Im also talking about PR and other insidious forms of meme
dissemination. All of those things should be taxed like any other form
of non-productive discretionary spending.
> There's a scientific side to marketing, one that studies such things as
> the diffusion of memes and the adoption of new "technologies." Are we
> suggesting that we ban that, for fear that such understanding might be
In general, the "best" products need little or no marketing. Everyone
just knows when they come across a quality product, and when they do,
they recommend them to their freinds. No marketing required here.
Marketing is the science of putting lipstick on pigs.
As an aside, I read in some marketing journal the other day that the
best measure of the growth potential of any business service or product
is the answer to one single question: "would you recommend this
product/service to your freinds".
> Or are we simply talking about advertising?

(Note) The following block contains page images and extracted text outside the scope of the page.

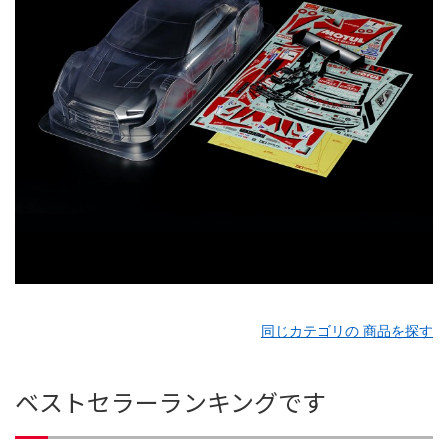
同じカテゴリの 商品を探す
ベストセラーランキングです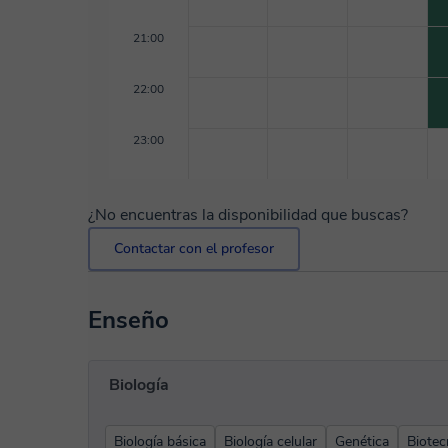
21:00
22:00
23:00
¿No encuentras la disponibilidad que buscas?
Contactar con el profesor
Enseño
Biología
Biología básica
Biología celular
Genética
Biotec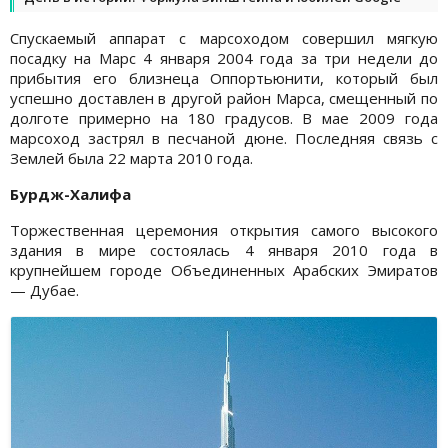
Спускаемый аппарат с марсоходом совершил мягкую
посадку на Марс 4 января 2004 года за три недели до
прибытия его близнеца Оппортьюнити, который был
успешно доставлен в другой район Марса, смещенный по
долготе примерно на 180 градусов. В мае 2009 года
марсоход застрял в песчаной дюне. Последняя связь с
Землей была 22 марта 2010 года.
Бурдж-Халифа
Торжественная церемония открытия самого высокого
здания в мире состоялась 4 января 2010 года в
крупнейшем городе Объединенных Арабских Эмиратов
— Дубае.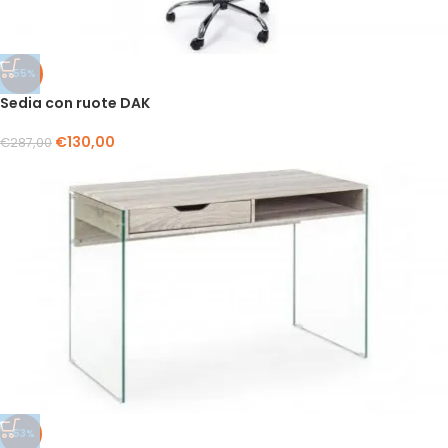
-55%
Sedia con ruote DAK
€
130,00
€
287,00
-53%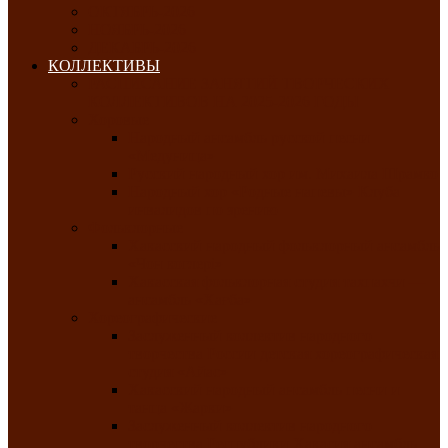
ОКТЯБРЬ-2026
НОЯБРЬ-2026
ДЕКАБРЬ-2026
КОЛЛЕКТИВЫ
РАСПИСАНИЕ ЗАНЯТИЙ ТВОРЧЕСКИХ
КОЛЛЕКТИВОВ НА 2025-2026 ГОДЫ
Хоровые
Народный ансамбль русской песни
«Медуница»
Русский народный хор им. Михаила Шрамко
Народный хор «Родные напевы» Клуба
инвалидов по зрению
Фольклорные
Хакасский народный фольклорный ансамбль
«Чон коглерi»
Хакасская фольклорная студия тахпахчи —
ансамбль «Хағба»
Хореографические
Заслуженный коллектив народного
творчества России детская хореографическая
студия «Айас»
Хакасский народный ансамбль песни и
танца «Жарки»
Заслуженный коллектив народного
творчества Республики Хакасия ансамбль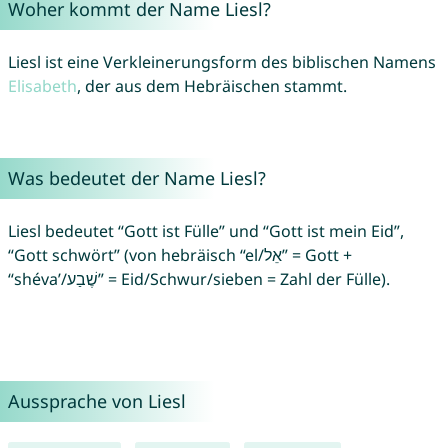
Woher kommt der Name Liesl?
Liesl ist eine Verkleinerungsform des biblischen Namens
Elisabeth
, der aus dem Hebräischen stammt.
Was bedeutet der Name Liesl?
Liesl bedeutet “Gott ist Fülle” und “Gott ist mein Eid”,
“Gott schwört” (von hebräisch “el/אֵל” = Gott +
“shéva’/שֶׁבַע” = Eid/Schwur/sieben = Zahl der Fülle).
Aussprache von Liesl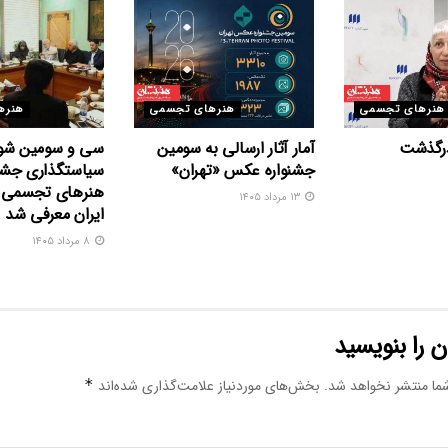
هنرهای تجسمی
هنرهای تجسمی
هنره
درگذشت
آمار آثار ارسالی به سومین
سی و سومین شو
جشنواره عکس «تهران»
سیاستگذاری جشنو
هنرهای تجسمی ج
۱۳ مرداد ۱۴۰۵
ایران معرفی شد
۸ مرداد ۱۴۰۵
 را بنویسید
ما منتشر نخواهد شد.
بخش‌های موردنیاز علامت‌گذاری شده‌اند
*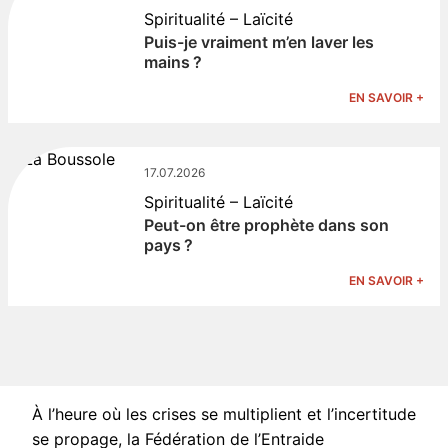
Spiritualité – Laïcité
Puis-je vraiment m’en laver les
mains ?
EN SAVOIR +
17.07.2026
Spiritualité – Laïcité
Peut-on être prophète dans son
pays ?
EN SAVOIR +
À l’heure où les crises se multiplient et l’incertitude
se propage, la Fédération de l’Entraide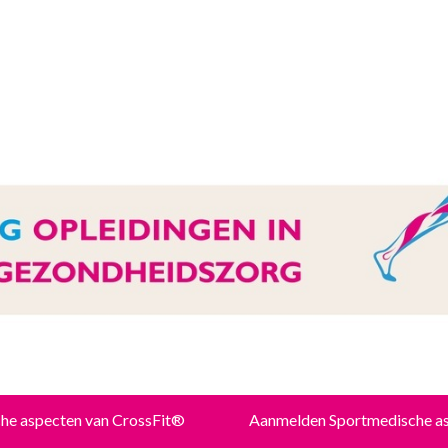
he aspecten van CrossFit®
Aanmelden Sportmedische as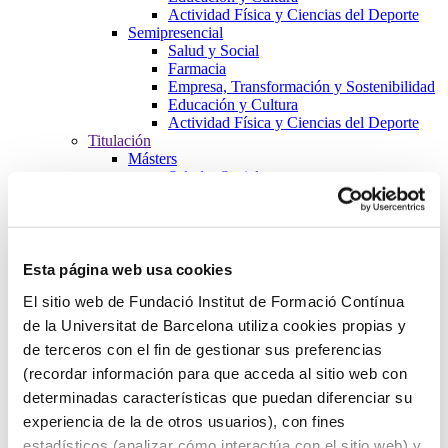
Actividad Física y Ciencias del Deporte
Semipresencial
Salud y Social
Farmacia
Empresa, Transformación y Sostenibilidad
Educación y Cultura
Actividad Física y Ciencias del Deporte
Titulación
Másters
Salud y Social
Farmacia
Empresa, Transformación y Sostenibilidad
Educación y Cultura
Actividad Física y Ciencias del Deporte
Formación de Postgrados
Esta página web usa cookies
Salud y Social
El sitio web de Fundació Institut de Formació Contínua
Farmacia
Empresa, Transformación y Sostenibilidad
de la Universitat de Barcelona utiliza cookies propias y
Educación y Cultura
de terceros con el fin de gestionar sus preferencias
Actividad Física y Ciencias del Deporte
(recordar información para que acceda al sitio web con
Cursos
Salud y Social
determinadas características que puedan diferenciar su
Farmacia
experiencia de la de otros usuarios), con fines
Empresa, Transformación y Sostenibilidad
estadísticos (analizar cómo interactúa con el sitio web) y
Educación y Cultura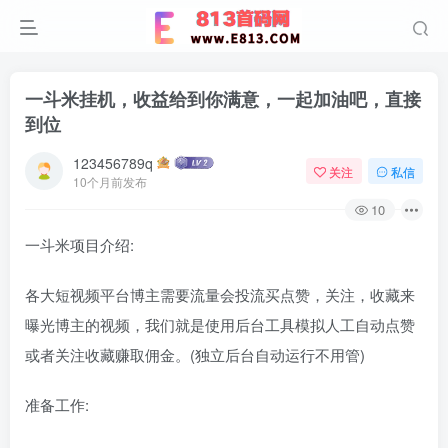
一斗米挂机，收益给到你满意，一起加油吧，直接
到位
123456789q
关注
私信
10个月前发布
10
一斗米项目介绍:
各大短视频平台博主需要流量会投流买点赞，关注，收藏来
曝光博主的视频，我们就是使用后台工具模拟人工自动点赞
或者关注收藏赚取佣金。(独立后台自动运行不用管)
准备工作: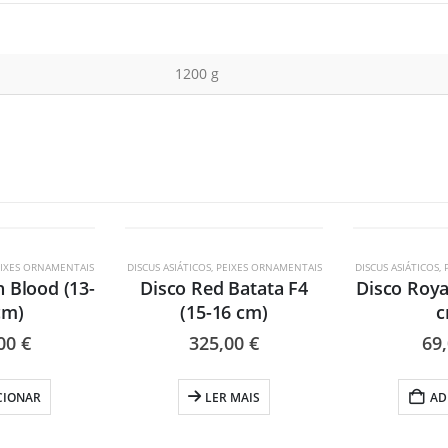
1200 g
ESGOTADO
IXES ORNAMENTAIS
DISCUS ASIÁTICOS
,
PEIXES ORNAMENTAIS
DISCUS ASIÁTICOS
,
n Blood (13-
Disco Red Batata F4
Disco Royal
cm)
(15-16 cm)
c
,00
€
325,00
€
69
CIONAR
LER MAIS
AD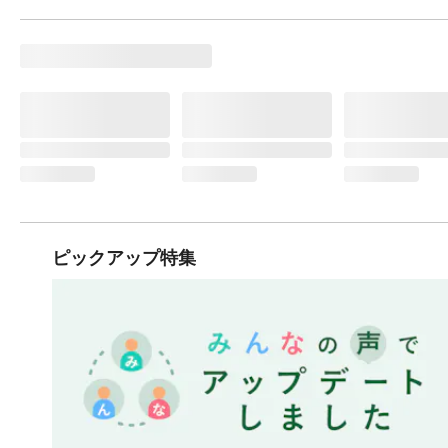
ピックアップ特集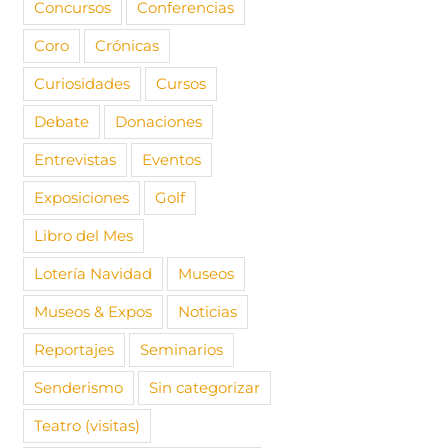
Concursos
Conferencias
Coro
Crónicas
Curiosidades
Cursos
Debate
Donaciones
Entrevistas
Eventos
Exposiciones
Golf
Libro del Mes
Lotería Navidad
Museos
Museos & Expos
Noticias
Reportajes
Seminarios
Senderismo
Sin categorizar
Teatro (visitas)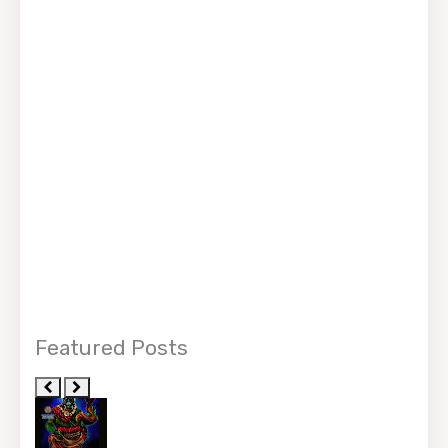
Featured Posts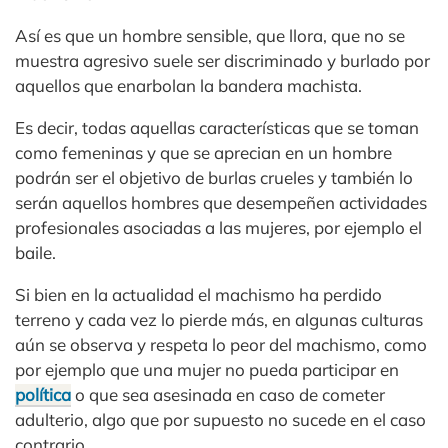
Así es que un hombre sensible, que llora, que no se
muestra agresivo suele ser discriminado y burlado por
aquellos que enarbolan la bandera machista.
Es decir, todas aquellas características que se toman
como femeninas y que se aprecian en un hombre
podrán ser el objetivo de burlas crueles y también lo
serán aquellos hombres que desempeñen actividades
profesionales asociadas a las mujeres, por ejemplo el
baile.
Si bien en la actualidad el machismo ha perdido
terreno y cada vez lo pierde más, en algunas culturas
aún se observa y respeta lo peor del machismo, como
por ejemplo que una mujer no pueda participar en
política
o que sea asesinada en caso de cometer
adulterio, algo que por supuesto no sucede en el caso
contrario.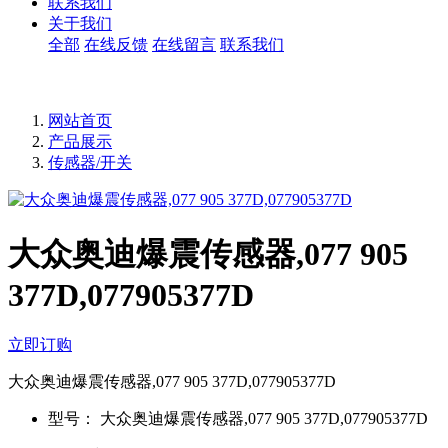
联系我们
关于我们
全部
在线反馈
在线留言
联系我们
网站首页
产品展示
传感器/开关
大众奥迪爆震传感器,077 905
377D,077905377D
立即订购
大众奥迪爆震传感器,077 905 377D,077905377D
型号：
大众奥迪爆震传感器,077 905 377D,077905377D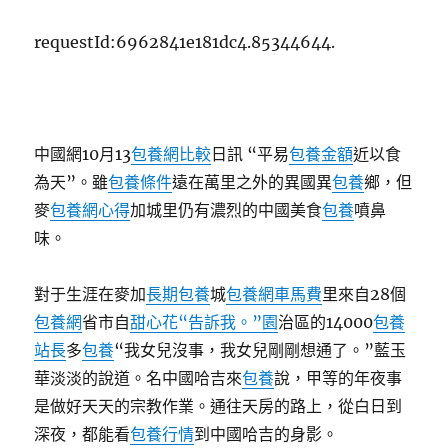
運
甜
requestId:6962841e181dc4.85344644.
心
專
包
養
網
中國網10月13
包養網比較
日訊 “平易
包養金額
近以食
估
計
為天”。雖
包養條件
遠在萬里之外的異國異
包養
鄉，但
發
麥
包養網心得
加城里仍有濃烈的中國美食
包養
噴鼻
送
味。
搭
客
8.6
對于生涯在麥加
長期包養
城
包養網車馬費
里來自28個
億
包養網
省市自
甜心花“告訴我。”園
治區的14000
包養
人
次〉
站長
多
包養
“我女兒沒事，我女兒剛剛想通了。”藍玉
華淡淡的說道。名中國哈吉來
包養
說，甲等的年夜事
是做好天天的宗教作業。通往天房的路上，從白日到
深夜，都能看
包養行情
到中國哈吉的身影。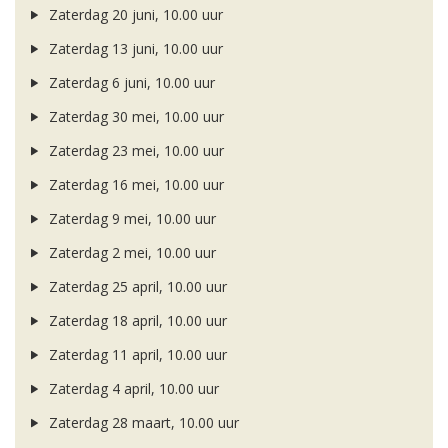
Zaterdag 20 juni, 10.00 uur
Zaterdag 13 juni, 10.00 uur
Zaterdag 6 juni, 10.00 uur
Zaterdag 30 mei, 10.00 uur
Zaterdag 23 mei, 10.00 uur
Zaterdag 16 mei, 10.00 uur
Zaterdag 9 mei, 10.00 uur
Zaterdag 2 mei, 10.00 uur
Zaterdag 25 april, 10.00 uur
Zaterdag 18 april, 10.00 uur
Zaterdag 11 april, 10.00 uur
Zaterdag 4 april, 10.00 uur
Zaterdag 28 maart, 10.00 uur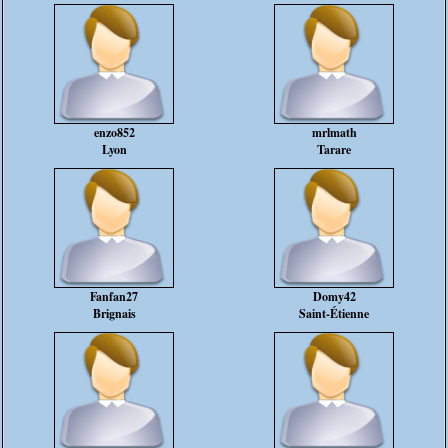
enzo852
mrlmath
Lyon
Tarare
Fanfan27
Domy42
Brignais
Saint-Étienne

If so, I guess we should
> be ready to also relinquish Google, free television, and a whole host
> of other things. (Come to think of it, that might improve television.
> But regardless it's going to massively reduce our choices in media,
> among other things.)
Im talking about advertising too. But Im not talking about a
prohibition, simply the use of tax law to discourage it, much in the
same way that tax law is used to discourage smoking.
> I just don't think the cost of putting up with advertising outweighs
> the benefits. And ideologically, I'm not sure it's sound to try to ban
> it: that action presupposes that people are incapable of making up
> their own minds in the presence of marketing / advertising "data."
Im not an absolutist in that sense, I merely observe that the goal of
most marketing is to circumvent the free will that people would
otherwise excersise. And it works - if it didnt, there would be no
marketing. But thats not to say that people arent capable of resisting
marketing, to a greater or lesser extent, but certainly not completely so.
> Perhaps I'm a pollyanna, but I like to believe that people are smarter
> than that.
> Despite all evidence to the contrary.